Por: Juliana Gómez Nieto
Tres mujeres estaban reunidas junto a la tumba esperando la llegada del sepulturero. No había vestigios de la tristeza de aquel sábado lluvioso, cuatro años atrás, cuando la tierra iba tapando el ataúd mientras los mariachis cantaban rancheras de adiós. Esa mañana el sol calentaba los rostros de la anciana, la mujer y la niña que se miraban cada tanto para sonreír con cierto nerviosismo.
Vieron llegar a un señor moreno vestido con camisa de cuadros y sombrero de mimbre; se disculpó por la tardanza, se había quedado dormido, clavó la pala en la tierra dura y comenzó a cavar sin distracción.
La niña, que lo observaba con atención, sintió temor por lo que vería aunque estaba allí por curiosidad; para comprobar si era cierto que , producto de la medicación, el cuerpo se había convertido en una momia que el sepulturero debería partir en pedazos para hacer que entrara en el osario. Esos rumores los había escuchado de una compañera de escuela.

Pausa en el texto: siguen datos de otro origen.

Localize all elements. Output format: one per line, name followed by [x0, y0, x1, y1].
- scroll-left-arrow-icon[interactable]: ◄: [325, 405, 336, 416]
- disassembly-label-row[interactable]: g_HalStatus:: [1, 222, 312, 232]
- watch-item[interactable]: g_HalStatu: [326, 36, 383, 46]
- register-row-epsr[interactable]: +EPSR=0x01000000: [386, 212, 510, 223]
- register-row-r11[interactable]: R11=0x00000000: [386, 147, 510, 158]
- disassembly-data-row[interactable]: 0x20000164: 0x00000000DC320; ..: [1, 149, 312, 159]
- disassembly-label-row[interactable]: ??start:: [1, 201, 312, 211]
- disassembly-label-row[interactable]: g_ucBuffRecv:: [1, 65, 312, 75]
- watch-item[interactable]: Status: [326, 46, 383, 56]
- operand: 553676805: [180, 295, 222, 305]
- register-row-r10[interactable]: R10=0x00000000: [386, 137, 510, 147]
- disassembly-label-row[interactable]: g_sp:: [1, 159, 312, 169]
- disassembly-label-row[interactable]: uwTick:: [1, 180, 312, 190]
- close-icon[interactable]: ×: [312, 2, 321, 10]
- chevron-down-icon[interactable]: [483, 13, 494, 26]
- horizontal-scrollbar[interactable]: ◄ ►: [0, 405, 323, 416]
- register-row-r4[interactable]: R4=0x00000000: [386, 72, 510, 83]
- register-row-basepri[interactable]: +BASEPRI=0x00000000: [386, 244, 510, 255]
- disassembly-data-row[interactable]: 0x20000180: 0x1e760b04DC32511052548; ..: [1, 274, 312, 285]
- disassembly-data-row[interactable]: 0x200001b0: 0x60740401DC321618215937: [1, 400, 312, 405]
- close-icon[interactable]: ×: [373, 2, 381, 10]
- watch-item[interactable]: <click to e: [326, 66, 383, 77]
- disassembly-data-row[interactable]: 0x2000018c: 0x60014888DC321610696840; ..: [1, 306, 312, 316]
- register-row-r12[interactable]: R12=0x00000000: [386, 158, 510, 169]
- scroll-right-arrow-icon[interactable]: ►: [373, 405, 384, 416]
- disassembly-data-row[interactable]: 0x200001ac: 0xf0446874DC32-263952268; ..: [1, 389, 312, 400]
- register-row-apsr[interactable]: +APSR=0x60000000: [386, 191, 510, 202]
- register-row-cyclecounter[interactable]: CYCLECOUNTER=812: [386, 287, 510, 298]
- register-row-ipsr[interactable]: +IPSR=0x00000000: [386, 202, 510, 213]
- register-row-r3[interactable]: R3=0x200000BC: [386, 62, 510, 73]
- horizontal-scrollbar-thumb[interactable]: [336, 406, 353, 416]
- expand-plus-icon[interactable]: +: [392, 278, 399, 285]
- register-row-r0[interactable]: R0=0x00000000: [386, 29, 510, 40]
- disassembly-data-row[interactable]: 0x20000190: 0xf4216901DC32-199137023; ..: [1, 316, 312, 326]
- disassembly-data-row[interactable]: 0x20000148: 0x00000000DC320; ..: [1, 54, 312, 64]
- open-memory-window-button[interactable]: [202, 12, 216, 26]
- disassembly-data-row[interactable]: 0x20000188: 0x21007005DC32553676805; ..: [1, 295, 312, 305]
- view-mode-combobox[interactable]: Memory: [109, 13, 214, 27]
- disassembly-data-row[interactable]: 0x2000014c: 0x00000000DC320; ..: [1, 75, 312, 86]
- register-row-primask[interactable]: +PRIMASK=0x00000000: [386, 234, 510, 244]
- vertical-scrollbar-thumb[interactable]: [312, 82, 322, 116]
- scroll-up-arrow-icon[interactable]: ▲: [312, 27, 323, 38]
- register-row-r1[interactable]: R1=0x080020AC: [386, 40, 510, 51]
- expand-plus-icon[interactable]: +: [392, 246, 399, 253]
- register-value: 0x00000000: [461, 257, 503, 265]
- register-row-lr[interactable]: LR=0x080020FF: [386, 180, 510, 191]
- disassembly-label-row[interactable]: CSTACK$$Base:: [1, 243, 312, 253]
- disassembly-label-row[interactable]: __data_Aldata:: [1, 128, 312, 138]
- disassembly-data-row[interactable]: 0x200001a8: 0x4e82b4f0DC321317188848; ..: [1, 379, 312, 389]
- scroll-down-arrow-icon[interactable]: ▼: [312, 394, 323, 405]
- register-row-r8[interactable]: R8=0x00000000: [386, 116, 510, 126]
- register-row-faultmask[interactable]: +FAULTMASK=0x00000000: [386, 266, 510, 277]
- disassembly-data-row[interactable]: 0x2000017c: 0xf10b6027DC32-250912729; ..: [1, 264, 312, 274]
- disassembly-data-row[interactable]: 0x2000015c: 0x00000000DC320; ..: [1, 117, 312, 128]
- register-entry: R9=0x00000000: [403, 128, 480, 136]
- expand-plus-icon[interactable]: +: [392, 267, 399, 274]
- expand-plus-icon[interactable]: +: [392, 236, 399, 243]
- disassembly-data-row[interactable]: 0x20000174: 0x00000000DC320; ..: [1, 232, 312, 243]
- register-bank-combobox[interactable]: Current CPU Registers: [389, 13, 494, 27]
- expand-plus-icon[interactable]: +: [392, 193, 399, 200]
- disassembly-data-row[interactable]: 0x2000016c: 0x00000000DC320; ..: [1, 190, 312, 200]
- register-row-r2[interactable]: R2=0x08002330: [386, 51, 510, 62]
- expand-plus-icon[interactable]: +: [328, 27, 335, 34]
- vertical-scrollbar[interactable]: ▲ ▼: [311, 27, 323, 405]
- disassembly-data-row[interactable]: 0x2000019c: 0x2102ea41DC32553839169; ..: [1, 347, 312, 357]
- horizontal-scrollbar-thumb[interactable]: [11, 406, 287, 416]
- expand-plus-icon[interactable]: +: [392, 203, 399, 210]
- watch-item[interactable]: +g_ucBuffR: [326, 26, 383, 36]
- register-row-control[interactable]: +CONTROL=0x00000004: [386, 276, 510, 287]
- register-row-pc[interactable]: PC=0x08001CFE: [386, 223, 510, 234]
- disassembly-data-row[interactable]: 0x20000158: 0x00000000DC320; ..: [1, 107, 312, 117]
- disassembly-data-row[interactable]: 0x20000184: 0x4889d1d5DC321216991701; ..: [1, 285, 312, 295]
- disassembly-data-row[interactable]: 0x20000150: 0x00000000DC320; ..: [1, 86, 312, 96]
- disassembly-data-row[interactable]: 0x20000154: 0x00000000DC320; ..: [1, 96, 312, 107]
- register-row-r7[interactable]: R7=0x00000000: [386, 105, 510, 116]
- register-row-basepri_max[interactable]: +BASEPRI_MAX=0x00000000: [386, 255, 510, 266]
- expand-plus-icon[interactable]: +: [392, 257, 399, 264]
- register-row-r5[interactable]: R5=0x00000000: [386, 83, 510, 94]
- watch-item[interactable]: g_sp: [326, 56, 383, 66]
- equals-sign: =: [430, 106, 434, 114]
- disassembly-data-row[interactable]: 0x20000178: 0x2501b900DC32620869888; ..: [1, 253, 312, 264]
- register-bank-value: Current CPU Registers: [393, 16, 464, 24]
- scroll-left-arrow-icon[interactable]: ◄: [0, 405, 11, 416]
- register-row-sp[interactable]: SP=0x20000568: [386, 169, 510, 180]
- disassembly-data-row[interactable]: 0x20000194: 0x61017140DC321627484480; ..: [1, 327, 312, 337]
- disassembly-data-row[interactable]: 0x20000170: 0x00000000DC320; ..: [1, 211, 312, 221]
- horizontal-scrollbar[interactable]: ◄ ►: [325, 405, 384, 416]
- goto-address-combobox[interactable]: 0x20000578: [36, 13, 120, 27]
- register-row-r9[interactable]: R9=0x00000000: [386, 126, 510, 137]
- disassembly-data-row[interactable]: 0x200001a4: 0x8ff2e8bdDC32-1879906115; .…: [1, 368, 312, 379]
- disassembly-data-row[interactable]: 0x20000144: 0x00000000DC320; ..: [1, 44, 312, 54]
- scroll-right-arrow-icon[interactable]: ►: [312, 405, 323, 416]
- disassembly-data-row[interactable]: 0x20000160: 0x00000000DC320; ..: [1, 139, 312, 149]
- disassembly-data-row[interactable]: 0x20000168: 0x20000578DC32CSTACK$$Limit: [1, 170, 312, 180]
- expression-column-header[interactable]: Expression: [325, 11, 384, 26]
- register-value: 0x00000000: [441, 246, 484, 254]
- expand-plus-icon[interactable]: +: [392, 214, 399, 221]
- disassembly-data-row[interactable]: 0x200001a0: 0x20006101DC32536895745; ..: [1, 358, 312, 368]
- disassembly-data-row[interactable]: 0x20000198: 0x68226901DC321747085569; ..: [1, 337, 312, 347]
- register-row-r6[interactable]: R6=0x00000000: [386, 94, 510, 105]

“Tenía gusanos en las cavidades de los ojos y el tronco no se había desintegrado.” Volvió de su recuerdo cuando vio al hombre secarse el sudor de la frente y pensó en lo horrible que era ese trabajo de enterrar y desenterrar cuerpos sin vida.
La mujer y la anciana agarradas de la mano aguardaban tranquilas pues esa labor era ante todo un trámite burocrático; el cuerpo nunca se habría sacado de allí de no ser porque el alquiler de la tumba pasados cuatro años aumentaba al doble y por eso habían decidido llevarlo al osario, junto a los restos de la bisabuela.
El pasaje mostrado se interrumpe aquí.